Doctor gets 30 years to life for prescription drug deaths
The only doctor to ever be convicted of murder for recklessly prescribing drugs in the United States was sentenced today to 30 years to life in prison.
Dr. Hsiu-Ying “Lisa” Tseng was convicted of murder for prescribing exorbitant amounts of painkillers that left at least three patients dead and has been sentenced to 30 years to life in prison.
“I’m really terribly sorry, ‘ she told the courtroom audience which was crowded with victims” relatives.
Tseng’s attorney accused investigators of a “rush to judgment” and of singling Tseng out while failing to interview other doctors who may have treated the patients, who she said took “far in excess” of the dosages prescribed by Tseng.

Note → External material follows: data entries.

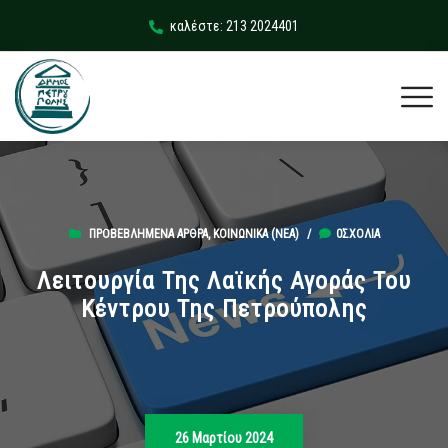
καλέστε: 213 2024401
ΠΡΟΒΕΒΛΗΜΈΝΑ ΆΡΘΡΑ
,
ΚΟΙΝΩΝΙΚΆ (ΝΕΑ)
/
0ΣΧΌΛΙΑ
Λειτουργία Της Λαϊκής Αγοράς Του
Κέντρου Της Πετρούπολης
26 Μαρτίου 2024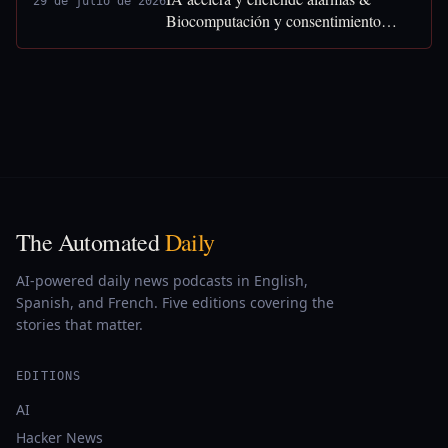
29 de julio de 2026
Biocomputación y consentimiento
humano
The Automated
Daily
AI-powered daily news podcasts in English,
Spanish, and French. Five editions covering the
stories that matter.
EDITIONS
AI
Hacker News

April Rovero, whose 19-year-old son Joey was one of the victims, founded the National Coalition Against Prescription Drug Abuse after her son’s death in 2009.
A Rowland Heights doctor was convicted of second-degree murder in connection with the deaths of three patients by overdose on prescription drugs.

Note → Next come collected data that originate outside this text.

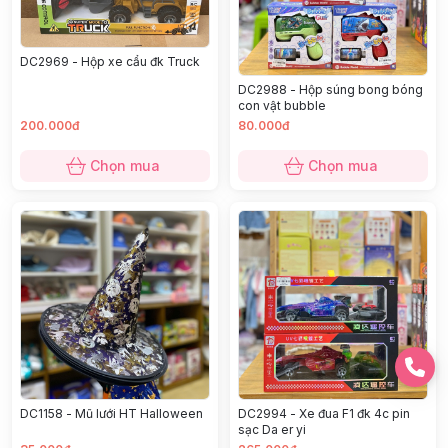
DC2969 - Hộp xe cẩu đk Truck
DC2988 - Hộp súng bong bóng
con vật bubble
200.000đ
80.000đ
Chọn mua
Chọn mua
DC1158 - Mũ lưới HT Halloween
DC2994 - Xe đua F1 đk 4c pin
sạc Da er yi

“I was not the doctor I should have been for the patients who came to me”, she wrote. “She froze time for us that day”.
The judge said there seemed to be an effort by Tseng, 46, to “put the blame on someone else”, including her patients, other doctors and pharmacists who filled the prescriptions. She earned $5 million in one three-year-period and used the funds to build a new medical clinic. Tseng’s lawyers asked that she be placed in Chino for the remainder of her sentence so that she can remain close to her mother and children. In October, after 10 days of deliberations, a jury found Tseng guilty of three counts of second-degree murder in the overdose deaths of three patients.
She catered to young patients who traveled long distances and paid cash for their prescriptions.
She was not charged in the deaths of nine other patients because of other factors involved in those deaths, such as drugs prescribed by other doctors and a possible suicide. The prosecutor said that Tseng made up medical records and called her patients “druggies” at her Rowland Heights, California based practice in Los Angeles County.
Before sentencing, Green told Lomeli that Tseng bore some – but not all – responsibility for the misery that flowed from her prescription pad.
Criminally prosecuting physicians for patients’ deaths is relatively rare, with one notable case being the 2011 involuntary manslaughter conviction of Dr. Conrad Murray for giving pop star Michael Jackson a fatal dose of a surgical anesthetic to help him sleep.
Tseng also ignored pleas from family members of patients who demanded she stop prescribing them drugs, prosecutors said.
“It may be an opportunity to pause and reflect for a moment and think rationally about appropriate care for a patient”, Driver said. Tseng’s patients often hid addictions to painkillers and Tseng thought she was helping ease their pain, Green said.
Dr. Francis Riegler, a pain specialist who works in Palmdale, Calif., said he has followed Tseng’s case and talked about the prosecution with fellow doctors across the country.
Ogle’s mother, Desiree Ogle, said her son died eight hours after getting a methadone prescription from Tseng.